• [WHAT THIS TASK INVOLVES] Leave the images out and write out each entry exactly as shown.

□ □ □ □ □

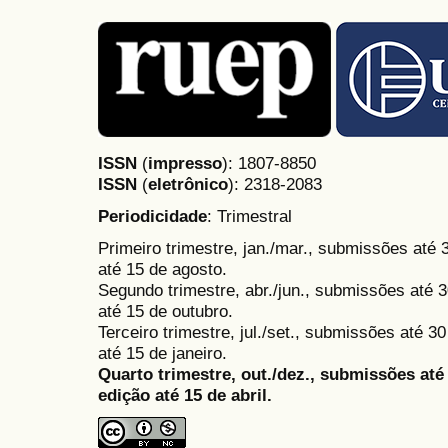
ISSN
(
impresso
): 1807-8850
ISSN
(
eletrônico
):
2318-2083
Periodicidade
: Trimestral
Primeiro trimestre, jan./mar., submissões até
até 15 de agosto.
Segundo trimestre, abr./jun., submissões até 3
até 15 de outubro.
Terceiro trimestre, jul./set., submissões até 
até 15 de janeiro.
Quarto trimestre, out./dez., submissões at
edição até 15 de abril.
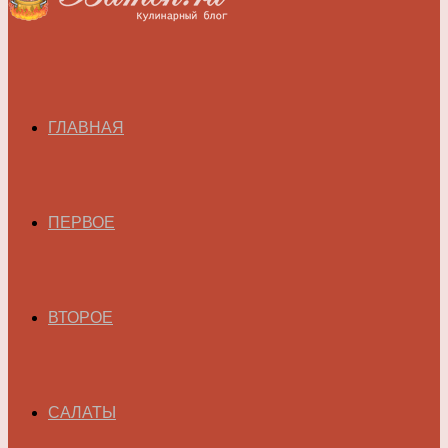
ГЛАВНАЯ
ПЕРВОЕ
ВТОРОЕ
САЛАТЫ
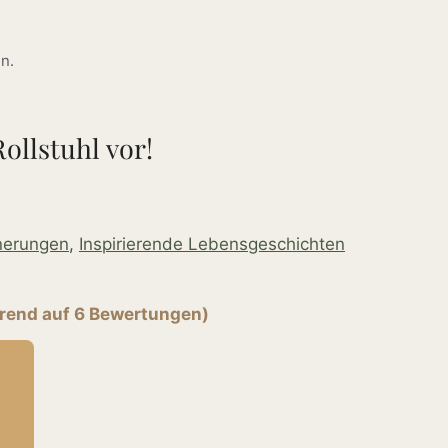
n.
ollstuhl vor!
nnerungen
,
Inspirierende Lebensgeschichten
erend auf 6 Bewertungen)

□ □ □ □ □

• [SOLUTION TO THIS TASK]
ISSN
(
impresso
): 1807-8850
ISSN
(
eletrônico
):
2318-2083
Periodicidade
: Trimestral
Primeiro trimestre, jan./mar., submissões até
até 15 de agosto.
Segundo trimestre, abr./jun., submissões até 3
até 15 de outubro.
Terceiro trimestre, jul./set., submissões até 
até 15 de janeiro.
Quarto trimestre, out./dez., submissões at
edição até 15 de abril.
ГЛАВНАЯ
ПЕРВОЕ
ВТОРОЕ
САЛАТЫ
n.
ollstuhl vor!
nnerungen
,
Inspirierende Lebensgeschichten
erend auf 6 Bewertungen)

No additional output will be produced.